Creating an instrumented project
This chapter contains recipes for setting up a software project for instrumentation. The methods depend on the languages and the development environments. Here we show how to create a new software project so that it is prepared for instrumentation. This is another simple way to get acquainted with Coco.
A description of a larger project can be found in Code coverage for a Qt application.
C++ on Microsoft Visual Studio using the Visual Studio Coco Wizard
The add-in for Microsoft® Visual Studio® (see The Visual Studio Coco Wizard) supports working with Coco.
C# on Microsoft Visual Studio
Start Microsoft Visual Studio and create a new C# application:
- Click File > New > Project to open the new project wizard.
- Choose the Console App template for C# Windows.
- Enter the project name
squishcoco_sample
, and then click the Next button. - When the wizard's second page appears, click the Finish button.
To activate the instrumentation, use the project properties:
- In Solution Explorer, select Properties in the context menu.
- Select Build.
- In Conditional compilation symbols, enter
COVERAGESCANNER_COVERAGE_ON
.
The code coverage analysis is enabled when the symbol COVERAGESCANNER_COVERAGE_ON
is defined from the command line.
Build the squish_coco
project. This will cause the executable squishcoco_sample.exe
to be built and the code coverage instrumentation file squishcoco_sample.exe.csmes
to be generated. Double-click squishcoco_sample.exe.csmes
to inspect this file in CoverageBrowser.
Right now there are no code coverage statistics to be seen in CoverageBrowser because the application has not yet been executed. Click Program.cs
in the source list to display the main function. All the instrumented lines are shown grayed out to indicate that nothing has been executed.

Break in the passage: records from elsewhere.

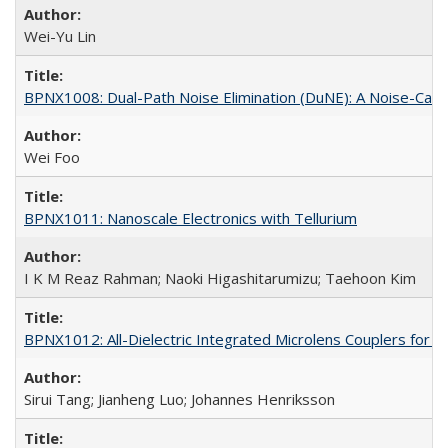
Wei-Yu Lin
BPNX1008: Dual-Path Noise Elimination (DuNE): A Noise-Canc
Wei Foo
BPNX1011: Nanoscale Electronics with Tellurium
I K M Reaz Rahman; Naoki Higashitarumizu; Taehoon Kim
BPNX1012: All-Dielectric Integrated Microlens Couplers for 
Sirui Tang; Jianheng Luo; Johannes Henriksson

Now execute squishcoco_sample.exe
by double-clicking it. This will result in a file called squishcoco_sample.exe.csexe
being generated. This file contains a code coverage snapshot which can be imported into CoverageBrowser:
- Click File > Load Execution Report.
- Select the File item and enter the path of the
squishcoco_sample.exe.csexe
file. - Click the Import button.
This will cause the code coverage statistics to be updated. Now, in the source code window, the main function's return statement will be colored green to indicate that this line has been executed.
Command line tools
Open a console window (MS-DOS Prompt or Command Prompt window on Windows) and make sure that the Microsoft Visual Studio compiler (cl.exe
) or GCC is installed on your system.
Create a simple hello.c
source file that contains the following code:
#include <stdio.h> int main(int argc, char *argv[]) { printf("hello\n"); return 0; }
Compile this program using the CoverageScanner compiler wrapper instead of the native compiler. This is done by prepending cs
to the command line compiler's name:
With Microsoft Visual Studio | With GCC |
---|---|
$ cscl.exe hello.c /Fehello.exe | $ csgcc hello.c -o hello.exe |
The executable hello.exe
and the file hello.exe.csmes
, which contains the code coverage instrumentation, will be generated.
Execute hello.exe
to generate hello.exe.csexe
. It contains a code coverage snapshot which can be imported into hello.exe.csmes
using cmcsexeimport
:
$ cmcsexeimport --title="Hello execution" -m hello.exe.csmes -e hello.exe.csexe
Once imported, the hello.exe.csexe
file is no longer needed and can be deleted. Now hello.exe.csmes
contains a single execution record. We can generate an HTML report with cmreport
:
$ cmreport --title="Hello application" -m hello.exe.csmes --html=hello.html
Here is a summary of the command line options that were used in this command:
--title="Hello application"
: Set a title for the report. It appears on all generated HTML pages.-m hello.exe.csmes
: Select the instrumentation database.--html=hello.html
: Specify the name of the HTML file that the report should be written to.